22    GMANZ submit that although paragraph 16 superficially purports to mount a case based on aetiology, the present articulation of the “design deficiency” (which is said to exist because of, and to be wholly inferred from, the propensities or symptoms alleged in paragraph 17) is, without more, a case based on symptomology which is not apt to proceed as a class action.

23    GMANZ submit that insofar as Mr Casey seeks to progress this case as a representative proceeding, it is incumbent upon him to clearly and precisely articulate the real and substantive aetiology alleged by reference to the “underlying difficulty” or “root cause” of the “design deficiency” that is said to be common to the Torque Converters and Torque Converter Clutches across each and every Affected Vehicle.

24    Secondly, GMANZ submit that not only does Mr Casey need to properly identify and plead the “underlying difficulty” or “root cause” of the alleged “design deficiency”, in doing so, Mr Casey is not permitted to define the “design deficiency” by both its root cause and the symptoms which it is said to generate or cause. In Capic (No 3) at [18]-[19], Perram J agreed with the proposition that “the defect in the vehicles, i.e., what makes them not of acceptable quality, cannot be both the defective transmission and the symptoms which it engenders. It must be one or the other”.
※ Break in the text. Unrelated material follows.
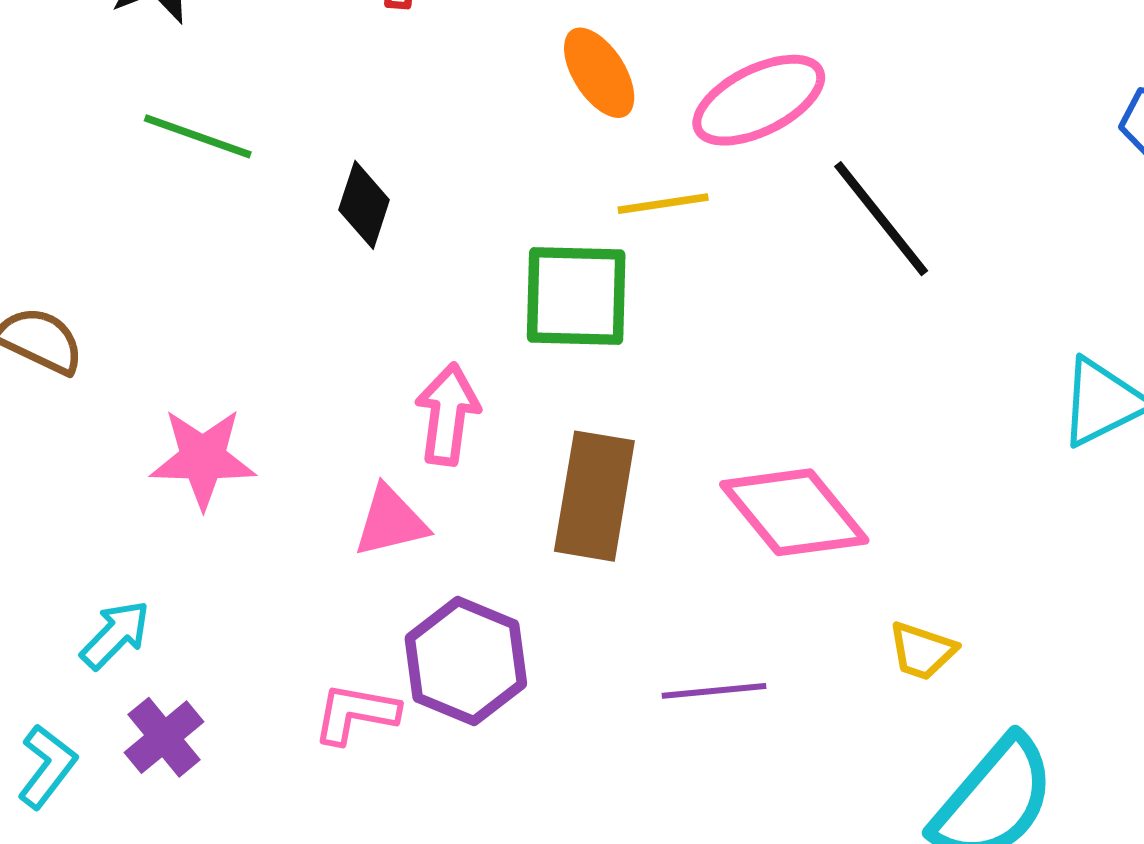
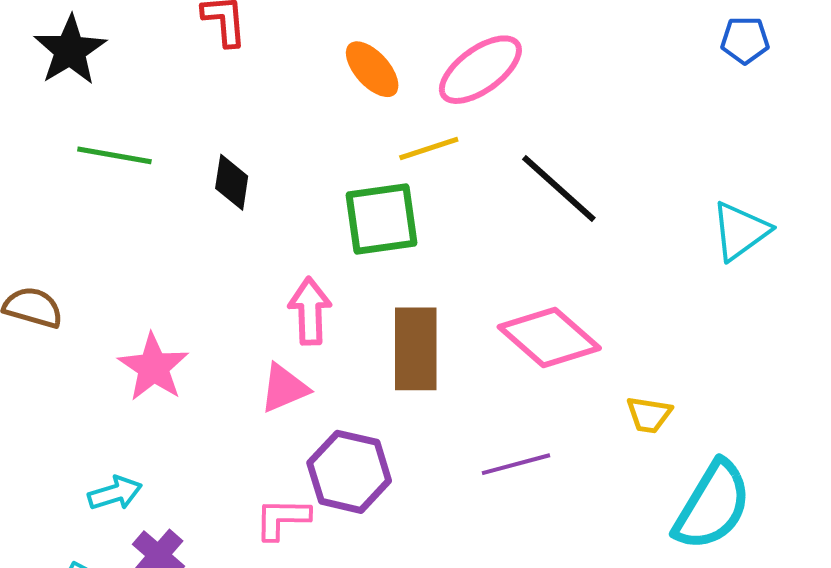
black line: (881, 219) -> (559, 188), moved
pink star: (203, 458) -> (153, 367), turned -30
cyan arrow: (115, 635) -> (115, 493), turned 38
25    GMANZ submit that to the extent Mr Casey does advance a case based on aetiology, that case has been impermissibly conflated with a case based on symptomology. GMANZ refer particularly to paragraphs 18 and 19 of the FASOC which read as follows (again, having removed underlining used to reflect amendments to the FASOC):

18    Each Affected Vehicle supplied in the circumstances described in paragraph 1(b)(i) above had the design deficiency alleged at paragraph 16 above and the propensity to experience one or more of the problems described in paragraph 17 above at the time it was supplied.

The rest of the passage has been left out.